Y así sucesivamente. Cuando llevamos presurosamente a la Eficiente Alia al aeropuerto, donde debe tomar un avión para reunirse con su marido, vemos un bonito rostro enmarcado en la ventanilla de un autobús. Aliosha describe un viraje en U, violando dos docenas de reglas de tránsito y despreciando flagrantemente la presencia de agentes de policía en todas las esquinas, y luego zigzaguea entre los restantes vehículos como en una persecución cinematográfica, para mantenerse a la par del autobús que transporta a la bella— Una mano hace girar el volante para estas tempranas maniobras, en tanto la otra ejecuta un repertorio de ardorosos saludos, primeramente para atraer la mirada altanera de la damisela, luego para invitarla a apearse en la próxima parada... y después en la ulterior, mientras seguimos practicando nuestro rodeo de un kilómetro y medio sin hacer caso a los gemidos de Alia acerca del desastre que implica renovar una reserva en un vuelo de Aeroflot.

Un día, cuando nos dirigimos a escuchar una disertación sobre política exterior, para abogados, de asistencia obligatoria, Aliosha queda prendado de la conductora de un trolebús, que resulta mucho más fácil de enamorar que nuestra pasajera del día anterior. La vivaz muchacha detiene el vehículo, se apea vestida con su mono, y mientras simula reenganchar los troles en los cables aéreos, nos dicta alegremente el número de teléfono donde podremos comunicamos con ella a las cuatro.

Pero en contrapartida las presas pérdidas le causan una gran pena.
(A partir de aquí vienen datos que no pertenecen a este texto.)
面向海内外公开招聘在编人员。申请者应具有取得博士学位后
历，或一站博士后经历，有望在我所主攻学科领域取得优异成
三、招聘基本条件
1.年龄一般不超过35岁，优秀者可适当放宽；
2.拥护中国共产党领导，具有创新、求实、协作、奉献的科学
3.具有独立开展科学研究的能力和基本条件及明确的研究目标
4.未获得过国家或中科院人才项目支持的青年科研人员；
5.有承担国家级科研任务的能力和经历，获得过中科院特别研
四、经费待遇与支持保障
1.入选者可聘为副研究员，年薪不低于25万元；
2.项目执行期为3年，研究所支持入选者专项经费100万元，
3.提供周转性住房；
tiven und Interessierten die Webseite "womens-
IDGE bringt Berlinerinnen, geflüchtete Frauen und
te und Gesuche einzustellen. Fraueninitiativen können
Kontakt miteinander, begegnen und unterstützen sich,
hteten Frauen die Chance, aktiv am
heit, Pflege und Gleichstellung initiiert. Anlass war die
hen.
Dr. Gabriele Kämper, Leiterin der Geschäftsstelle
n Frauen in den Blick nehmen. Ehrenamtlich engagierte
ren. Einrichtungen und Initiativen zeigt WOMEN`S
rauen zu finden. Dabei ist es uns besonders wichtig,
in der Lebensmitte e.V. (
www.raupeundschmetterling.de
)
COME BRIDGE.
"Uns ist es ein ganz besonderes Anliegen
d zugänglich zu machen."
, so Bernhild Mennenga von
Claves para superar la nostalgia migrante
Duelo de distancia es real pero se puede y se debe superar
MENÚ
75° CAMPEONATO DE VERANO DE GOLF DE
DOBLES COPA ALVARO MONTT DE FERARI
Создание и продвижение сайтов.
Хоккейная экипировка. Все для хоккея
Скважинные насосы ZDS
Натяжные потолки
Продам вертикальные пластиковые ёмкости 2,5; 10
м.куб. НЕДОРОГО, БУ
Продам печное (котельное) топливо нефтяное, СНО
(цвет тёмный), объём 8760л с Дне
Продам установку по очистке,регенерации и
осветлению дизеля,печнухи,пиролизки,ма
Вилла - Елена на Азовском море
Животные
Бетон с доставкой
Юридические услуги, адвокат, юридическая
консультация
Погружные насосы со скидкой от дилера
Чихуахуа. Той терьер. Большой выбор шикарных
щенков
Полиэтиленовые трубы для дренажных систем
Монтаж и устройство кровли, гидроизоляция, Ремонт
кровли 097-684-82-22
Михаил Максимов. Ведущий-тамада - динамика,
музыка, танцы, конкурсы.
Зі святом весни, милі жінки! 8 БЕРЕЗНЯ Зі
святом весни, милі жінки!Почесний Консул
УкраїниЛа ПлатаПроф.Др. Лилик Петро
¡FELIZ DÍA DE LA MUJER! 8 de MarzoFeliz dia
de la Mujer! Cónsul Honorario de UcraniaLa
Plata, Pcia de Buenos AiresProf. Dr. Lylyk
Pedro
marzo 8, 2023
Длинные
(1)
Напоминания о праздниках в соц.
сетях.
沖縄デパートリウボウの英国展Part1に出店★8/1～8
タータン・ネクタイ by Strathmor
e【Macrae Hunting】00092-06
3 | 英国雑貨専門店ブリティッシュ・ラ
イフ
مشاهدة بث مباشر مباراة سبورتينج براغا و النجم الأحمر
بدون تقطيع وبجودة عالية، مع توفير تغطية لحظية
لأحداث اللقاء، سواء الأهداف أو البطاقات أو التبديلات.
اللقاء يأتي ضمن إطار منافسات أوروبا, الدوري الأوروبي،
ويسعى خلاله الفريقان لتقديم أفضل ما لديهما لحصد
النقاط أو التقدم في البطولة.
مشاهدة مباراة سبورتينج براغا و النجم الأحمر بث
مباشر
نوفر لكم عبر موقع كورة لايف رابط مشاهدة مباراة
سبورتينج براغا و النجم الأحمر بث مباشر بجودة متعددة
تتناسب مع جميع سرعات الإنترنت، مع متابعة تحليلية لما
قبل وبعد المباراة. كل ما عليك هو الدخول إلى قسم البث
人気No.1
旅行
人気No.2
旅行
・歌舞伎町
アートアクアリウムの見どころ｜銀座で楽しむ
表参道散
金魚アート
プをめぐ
—¡Desapareció! —exclama, refiriéndose a la joven que acaba de introducirse en la boca del metro o que ha doblado en una esquina llena de gente. Su voz refleja el dolor de un cachorro apaleado y una genuina zozobra a medida que aflora en sus ojos la antigua parodia de sí mismo—:. Una excelente persona, una individualidad patente, y es posible que nunca volvamos a verla...

 

Cuando se encontraron por primera vez varios años atrás, Aliosha la conoció como la esposa de un bebedor y libertino prodigioso, que estaba a la altura de su trabajo de actor en el peor teatro de Moscú. Ella rechazó sus insinuaciones. Más tarde, su marido estrelló su minúsculo Zaporoiets, decapitando a su enamorada de esa noche y reventando sus propios órganos internos hasta el punto de que los médicos pronosticaron que un solo trago lo mataría. Nunca volvió a probar la bebida... ni a acostarse con otra mujer que no fuera su esposa. El accidente, que le destrozó la cara, también modificó radicalmente su carácter.